Sci Fi Tech: Exoskeleton in real life

Perhaps a more blatantly sci-fi invention, exoskeletons or exosuits act as a power-up to human bodies, supplementing strength and offering special features. In real life, this is watered down into various applications, like suits that allow delivery personnel to stack a larger number of boxes on their backs. But beyond maximizing production efficiency and the inevitable cliché of supersoldiers, exoskeletons can help ensure occupational safety and health for laborious jobs, and provide increased mobility to people with physical disabilities, whether as bionic vests that help carry heavy weights with less muscle strain, or braces and armatures that assist someone in going up the stairs or support their spine to help them walk. And some companies are even developing “powered clothing” to supplement natural movements, and even track and enhance athletic performance. 

Earbuds

In Ray Bradbury’s Fahrenheit 451, published in 1953, he described a product called Seashells – what he called “thimble radios” that fit in your ears and were the size of, yes, a thimble. Just six years later, radios were indeed small enough to fit intra-aurally, but it wasn’t until the auspicious pairing of earphones with Sony’s Walkman that in-ear speakers really took off in the late 80’s. Market forces encouraged further design refinement in terms of both function and comfort. Years later, Apple introduced its signature white iPod headphones, leading us to today, where earbuds have become as commonplace on our bodies as clothing.

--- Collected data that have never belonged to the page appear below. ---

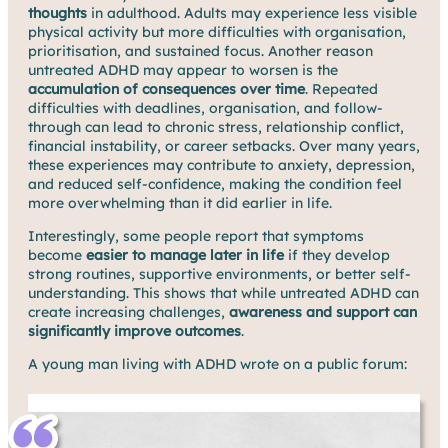
thoughts
in adulthood. Adults may experience less visible
physical activity but more difficulties with organisation,
prioritisation, and sustained focus. Another reason
untreated ADHD may appear to worsen is the
accumulation of consequences over time
. Repeated
difficulties with deadlines, organisation, and follow-
through can lead to chronic stress, relationship conflict,
financial instability, or career setbacks. Over many years,
these experiences may contribute to anxiety, depression,
and reduced self-confidence, making the condition feel
more overwhelming than it did earlier in life.
Interestingly, some people report that symptoms
become
easier to manage later in life
if they develop
strong routines, supportive environments, or better self-
understanding. This shows that while untreated ADHD can
create increasing challenges,
awareness and support can
significantly improve outcomes
.
A young man living with ADHD wrote on a public forum:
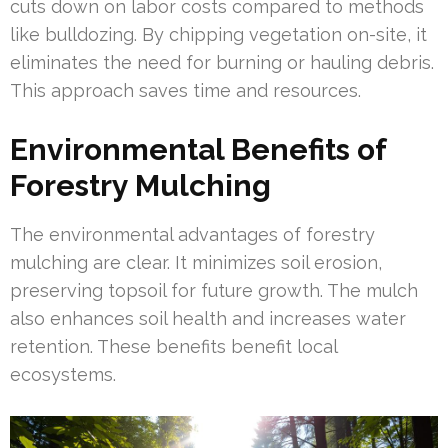
cuts down on labor costs compared to methods
like bulldozing. By chipping vegetation on-site, it
eliminates the need for burning or hauling debris.
This approach saves time and resources.
Environmental Benefits of
Forestry Mulching
The environmental advantages of forestry
mulching are clear. It minimizes soil erosion,
preserving topsoil for future growth. The mulch
also enhances soil health and increases water
retention. These benefits benefit local
ecosystems.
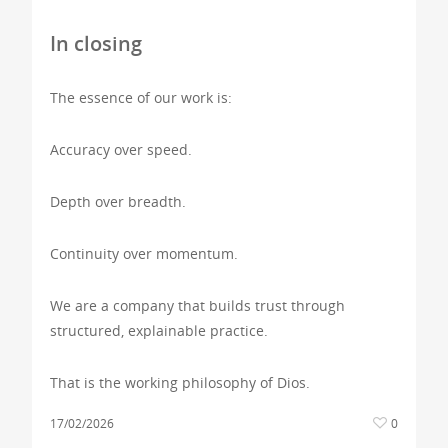
In closing
The essence of our work is:
Accuracy over speed.
Depth over breadth.
Continuity over momentum.
We are a company that builds trust through
structured, explainable practice.
That is the working philosophy of Dios.
17/02/2026
0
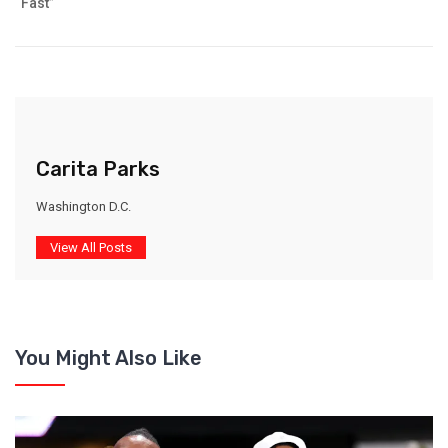
“Fast”
Carita Parks
Washington D.C.
View All Posts
You Might Also Like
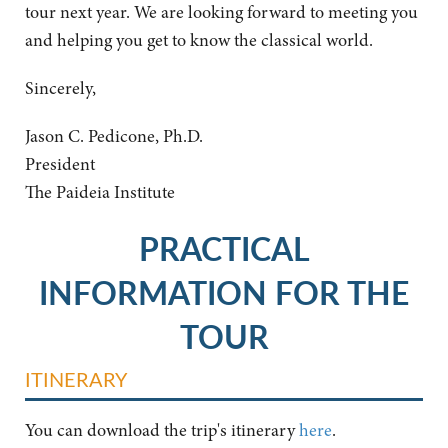
tour next year. We are looking forward to meeting you
and helping you get to know the classical world.
Sincerely,
Jason C. Pedicone, Ph.D.
President
The Paideia Institute
PRACTICAL
INFORMATION FOR THE
TOUR
ITINERARY
You can download the trip's itinerary
here
.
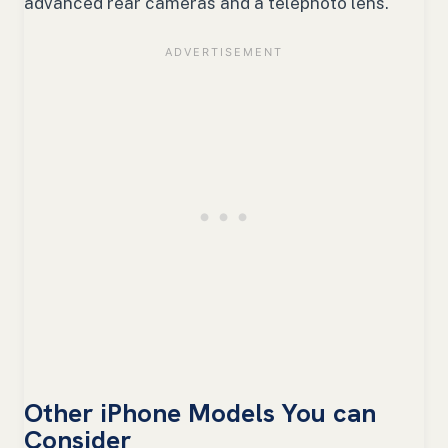
advanced rear cameras and a telephoto lens.
Other iPhone Models You can
Consider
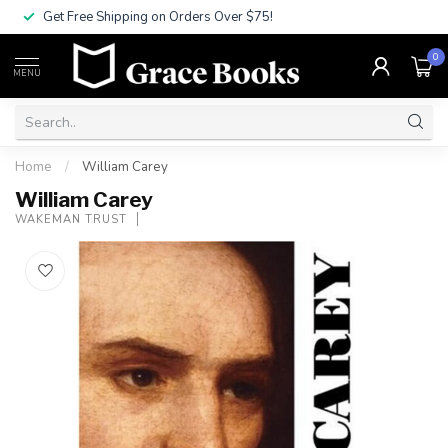
Get Free Shipping on Orders Over $75!
0
MENU
Home
/
William Carey
William Carey
WAKEMAN TRUST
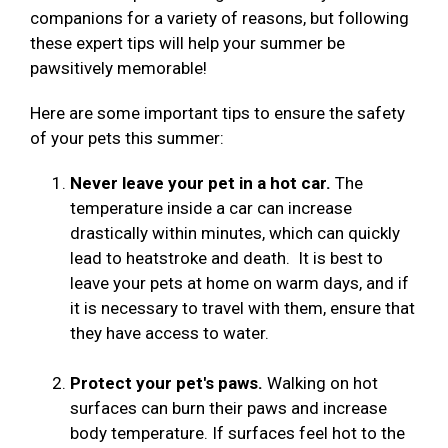
companions for a variety of reasons, but following
these expert tips will help your summer be
pawsitively memorable!
Here are some important tips to ensure the safety
of your pets this summer:
Never leave your pet in a hot car.
The
temperature inside a car can increase
drastically within minutes, which can quickly
lead to heatstroke and death. It is best to
leave your pets at home on warm days, and if
it is necessary to travel with them, ensure that
they have access to water.
Protect your pet's paws.
Walking on hot
surfaces can burn their paws and increase
body temperature. If surfaces feel hot to the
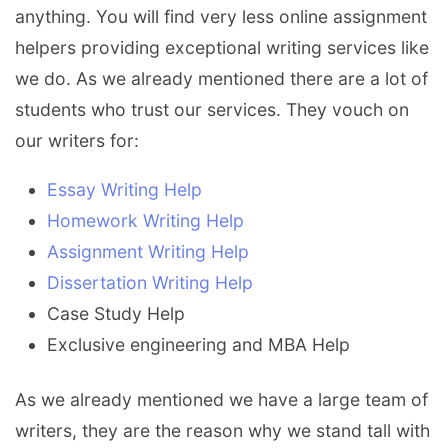
anything. You will find very less online assignment
helpers providing exceptional writing services like
we do. As we already mentioned there are a lot of
students who trust our services. They vouch on
our writers for:
Essay Writing Help
Homework Writing Help
Assignment Writing Help
Dissertation Writing Help
Case Study Help
Exclusive engineering and MBA Help
As we already mentioned we have a large team of
writers, they are the reason why we stand tall with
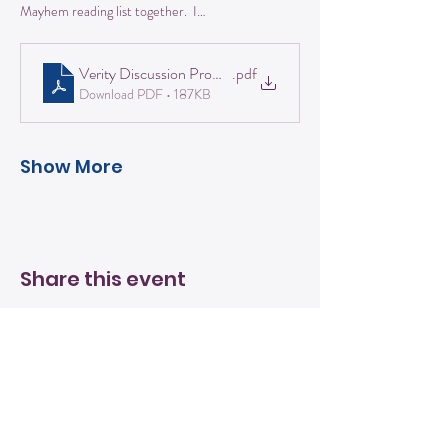
Mayhem reading list together.  I…
Verity Discussion Prompts
.pdf
Download PDF • 187KB
Show More
Share this event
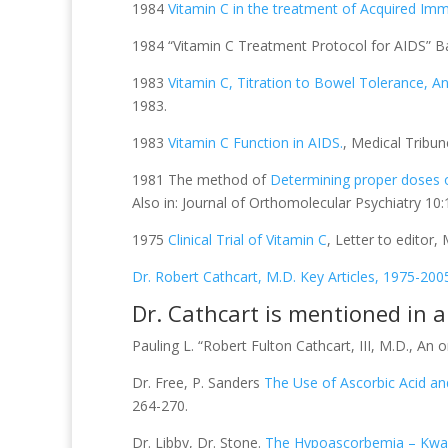
1984
Vitamin C in the treatment of Acquired I
1984 “Vitamin C Treatment Protocol for AIDS” Bay 
1983
Vitamin C, Titration to Bowel Tolerance, 
1983.
1983
Vitamin C Function in AIDS.
, Medical Tribun
1981 The method of
Determining proper doses of
Also in: Journal of Orthomolecular Psychiatry 10
1975
Clinical Trial of Vitamin C
, Letter to editor,
Dr. Robert Cathcart, M.D. Key Articles, 1975-200
Dr. Cathcart is mentioned in 
Pauling L. “Robert Fulton Cathcart, III, M.D., An 
Dr. Free, P. Sanders
The Use of Ascorbic Acid an
264-270.
Dr. Libby, Dr. Stone.
The Hypoascorbemia – Kwas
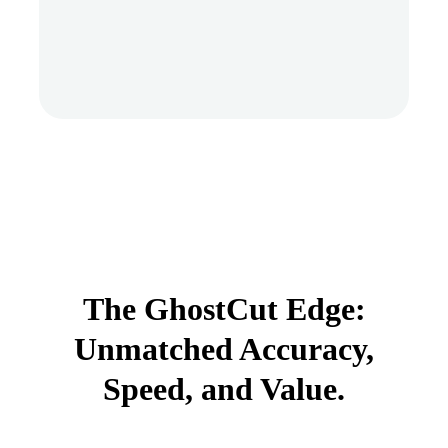
The GhostCut Edge:
Unmatched Accuracy,
Speed, and Value.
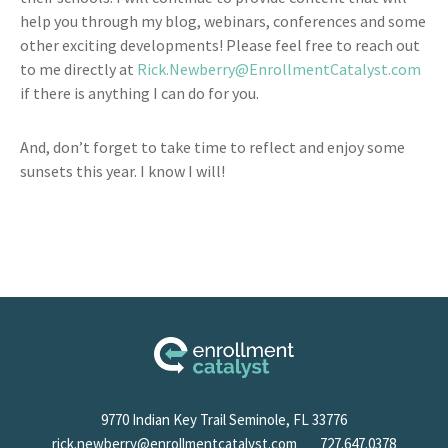
help you through my blog, webinars, conferences and some
other exciting developments! Please feel free to reach out
to me directly at
Rick.Newberry@EnrollmentCatalyst.com
if there is anything I can do for you.
And, don’t forget to take time to reflect and enjoy some
sunsets this year. I know I will!
9770 Indian Key Trail Seminole, FL 33776
rick.newberry@enrollmentcatalyst.com
727.647.0378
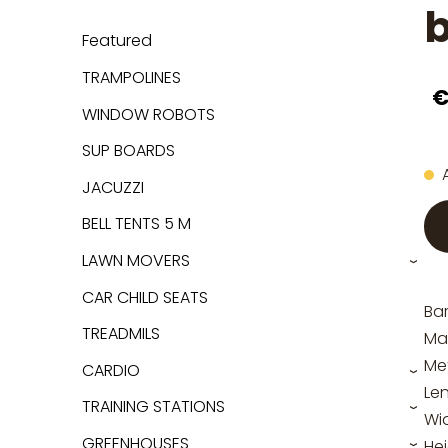
b
Featured
TRAMPOLINES
€
WINDOW ROBOTS
SUP BOARDS
JACUZZI
BELL TENTS 5 M
LAWN MOVERS
›
CAR CHILD SEATS
Bar
TREADMILS
Mat
Me
CARDIO
›
Le
TRAINING STATIONS
›
Wi
GREENHOUSES
He
›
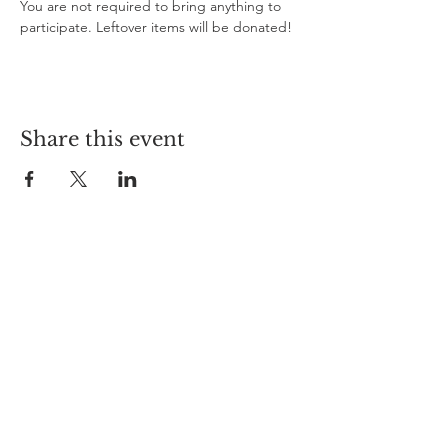
You are not required to bring anything to 
participate. Leftover items will be donated!
Share this event
Curioso
612-208-9794
info@curiosomn.com
Uptown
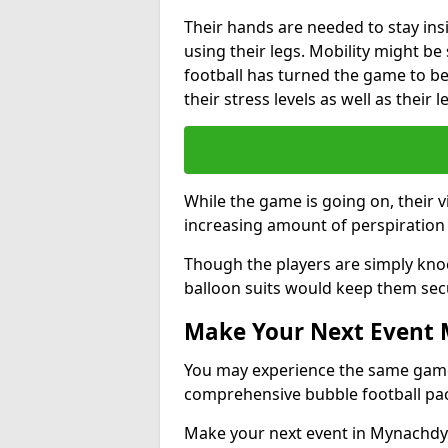
Their hands are needed to stay ins
using their legs. Mobility might b
football has turned the game to be 
their stress levels as well as their 
While the game is going on, their v
increasing amount of perspiration 
Though the players are simply knoc
balloon suits would keep them sec
Make Your Next Event
You may experience the same game l
comprehensive bubble football pa
Make your next event in Mynachdy 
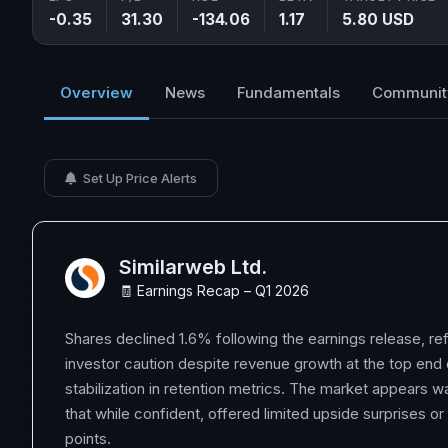
-0.35
31.30
-134.06
1.17
5.80 USD
Overview
News
Fundamentals
Communit
Set Up Price Alerts
Similarweb Ltd.
🧾 Earnings Recap – Q1 2026
Shares declined 1.6% following the earnings release, re
investor caution despite revenue growth at the top end
stabilization in retention metrics. The market appears w
that while confident, offered limited upside surprises or 
points.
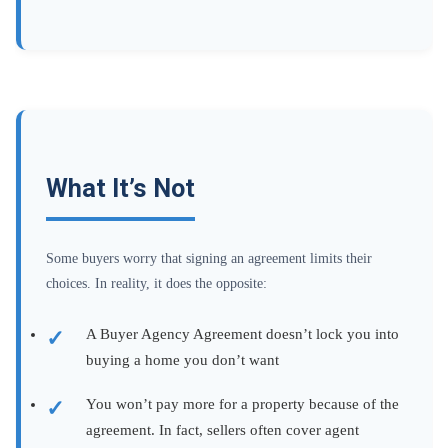
What It’s Not
Some buyers worry that signing an agreement limits their
choices. In reality, it does the opposite:
A Buyer Agency Agreement doesn’t lock you into
buying a home you don’t want
You won’t pay more for a property because of the
agreement. In fact, sellers often cover agent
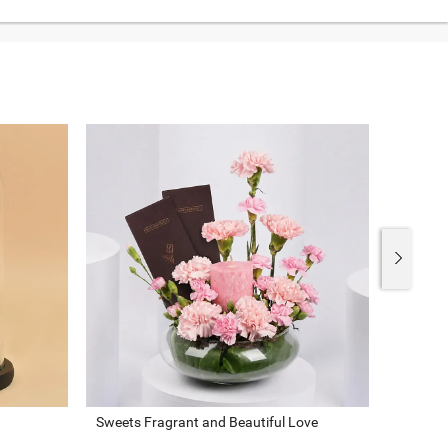
Sweets Fragrant and Beautiful Love
Assorte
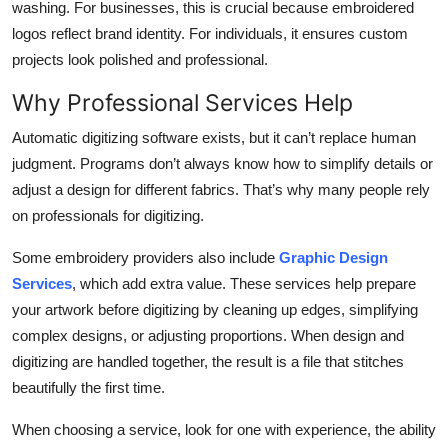
washing. For businesses, this is crucial because embroidered
logos reflect brand identity. For individuals, it ensures custom
projects look polished and professional.
Why Professional Services Help
Automatic digitizing software exists, but it can’t replace human
judgment. Programs don’t always know how to simplify details or
adjust a design for different fabrics. That’s why many people rely
on professionals for digitizing.
Some embroidery providers also include
Graphic Design
Services
, which add extra value. These services help prepare
your artwork before digitizing by cleaning up edges, simplifying
complex designs, or adjusting proportions. When design and
digitizing are handled together, the result is a file that stitches
beautifully the first time.
When choosing a service, look for one with experience, the ability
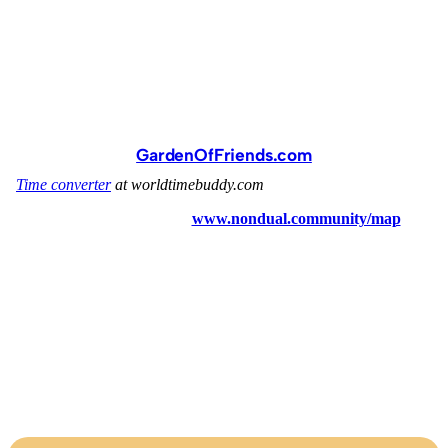
GardenOfFriends.com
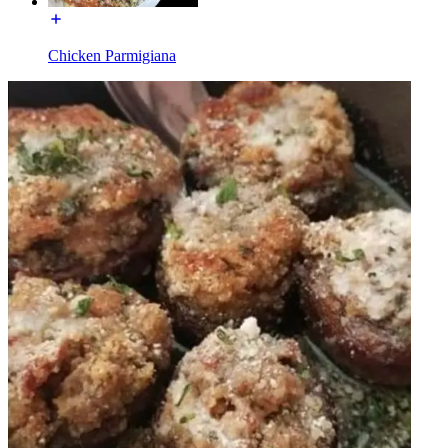
Chicken Parmigiana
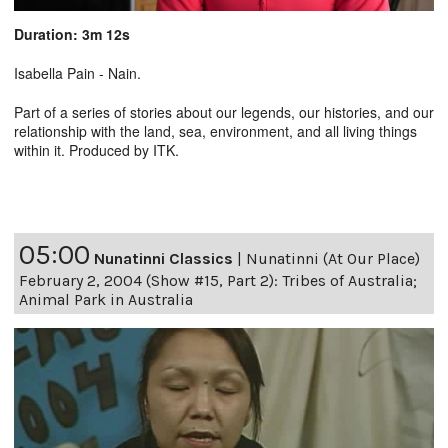
Duration: 3m 12s
Isabella Pain - Nain.
Part of a series of stories about our legends, our histories, and our
relationship with the land, sea, environment, and all living things
within it. Produced by ITK.
05:00
Nunatinni Classics
|
Nunatinni (At Our Place)
February 2, 2004 (Show #15, Part 2): Tribes of Australia;
Animal Park in Australia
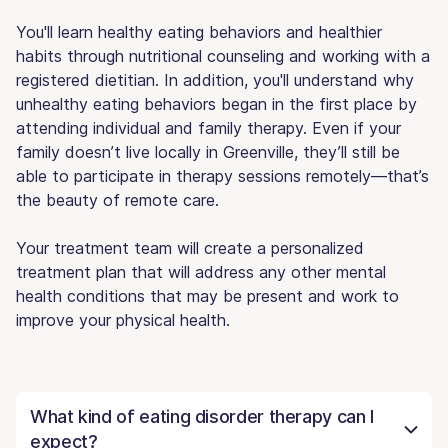
You'll learn healthy eating behaviors and healthier
habits through nutritional counseling and working with a
registered dietitian. In addition, you'll understand why
unhealthy eating behaviors began in the first place by
attending individual and family therapy. Even if your
family doesn’t live locally in Greenville, they’ll still be
able to participate in therapy sessions remotely—that’s
the beauty of remote care.
Your treatment team will create a personalized
treatment plan that will address any other mental
health conditions that may be present and work to
improve your physical health.
What kind of eating disorder therapy can I
expect?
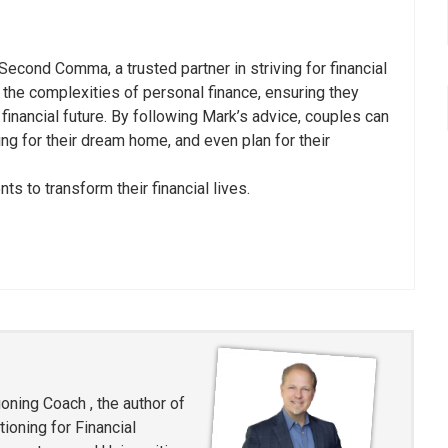
 Second Comma, a trusted partner in striving for financial
 the complexities of personal finance, ensuring they
inancial future. By following Mark’s advice, couples can
ving for their dream home, and even plan for their
s to transform their financial lives.
oning Coach , the author of
ioning for Financial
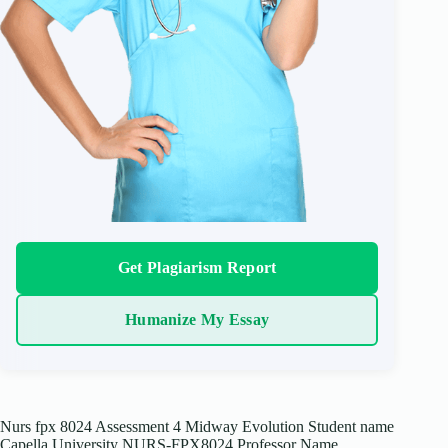
Get Plagiarism Report
Humanize My Essay
Nurs fpx 8024 Assessment 4 Midway Evolution Student name
Capella University NURS-FPX8024 Professor Name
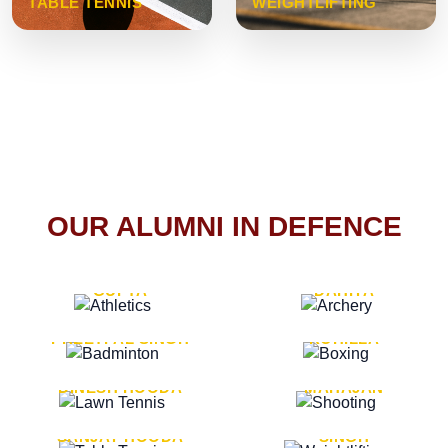
TABLE TENNIS
WEIGHTLIFTING
OUR ALUMNI IN DEFENCE
VICE MARSHAL ARUN
LT. GENERAL SUKRITI
GUPTA
DAHIYA
LT. GENERAL
LT. GENERAL PVIKASH
PREETPAL SINGH
ROHILLA
MAJOR GENERAL
MAJOR GENERAL AJAY
DINESH HOODA
MAHAJAN
MAJOR GENERAL
MAJOR GENERAL K.P.
SANJAY HOODA
SINGH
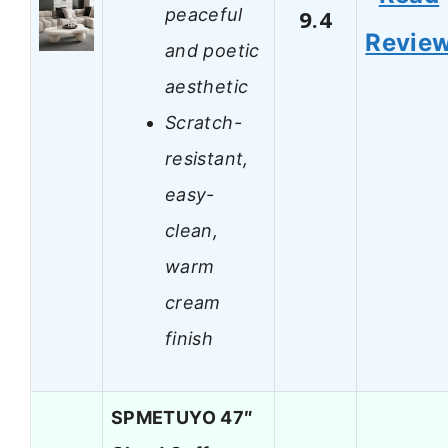
peaceful
9.4
Revie
and poetic
aesthetic
Scratch-
resistant,
easy-
clean,
warm
cream
finish
SPMETUYO 47″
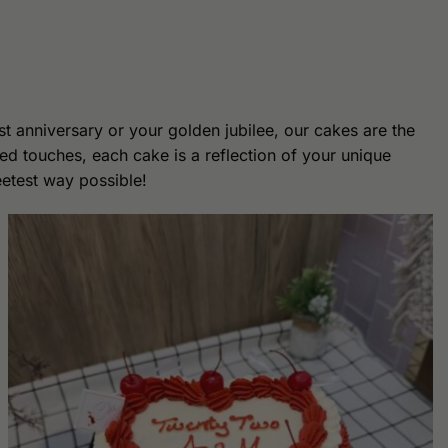
st anniversary or your golden jubilee, our cakes are the
ed touches, each cake is a reflection of your unique
eetest way possible!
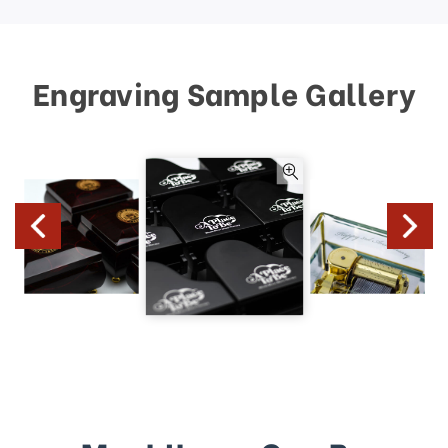
Engraving Sample Gallery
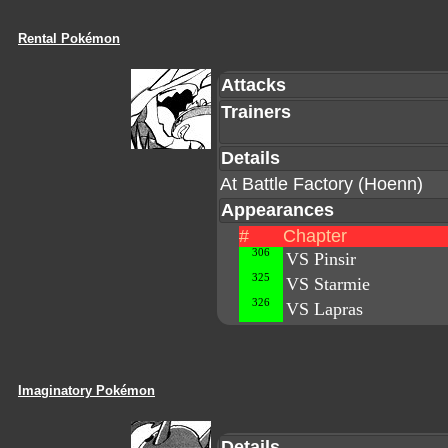
Rental Pokémon
Attacks
Trainers
Details
At Battle Factory (Hoenn)
Appearances
#
Chapter
306
VS Pinsir
325
VS Starmie
326
VS Lapras
Imaginatory Pokémon
Details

Science fiction and technology: Ear bud parts vs thimble radios

Mind 

AI

Science fiction is not just an exercise in dreaming up cool futures. It often grapples with the social realities and fears of the day. We as a studio have certainly been thinking about issues surrounding artificial intelligence. Whether as design interns, or in Siri, Alexa, and therapy apps, AI raises concerns and excitement. Many works of early sci-fi tackled the question of the “humanity” of robots. Though there are countless examples of near-human AIs, the most classic one might be Philip K. Dick’s 1968 Do Androids Dream of Electric Sheep?, more commonly known in movie form as Blade Runner (1982), where “replicants”, AI, are indistinguishable from humans. Google’s Duplex feature that makes appointments for you through very human-sounding voice calls begins to touch on this realm of the uncanny. 

Brain-computer interfaces

Moving into turning sci-fi technology into reality: Neuralink

Another emerging technology we are thrilled to be at the forefront of is thought-based user interfaces. In M.T. Anderson’s 2002 dystopian novel Feed, young people are “plugged in” to the feed via a surgically-implanted device that enables them to communicate with each other, and provides access to endless entertainment and constant, seamless advertising. But in the novel, the brain-computer connection causes people to become self-absorbed and detached from the larger world, by constantly occupying their minds. As we know from various dystopias, new technology is often frightening for its potential to be used harmfully. But it’s heartening to see this kind of avant-garde tech actually used to benefit people. Today, brain-computer interfaces are used to lend autonomy and restore function to people with neuromuscular disorders. 

With Neuralink, we worked together to develop a combined wearable and implantable system discretely worn behind the user’s ear. The system enables them to control devices, ranging from robotic arms to mobile phones to electric wheelchairs, with the power of their mind in order to live a more independent life

Learning from Sci-fi

Sci-fi is pure design without the constraints of the real world; but as designers, our role is not just to envision the future; we try to create it. Like sci-fi writers, we are guided by our intuition and imagination, and inspired both by the past and by relentless advancements in technology. But what science fiction provides in dystopias and utopias, we try to rewrite as an optimistic and grounded approach to the future of human-tech interaction. We hope to contribute to the creation of a future world that is more efficient, more accessible, and more sustainable than the one we inhabit today.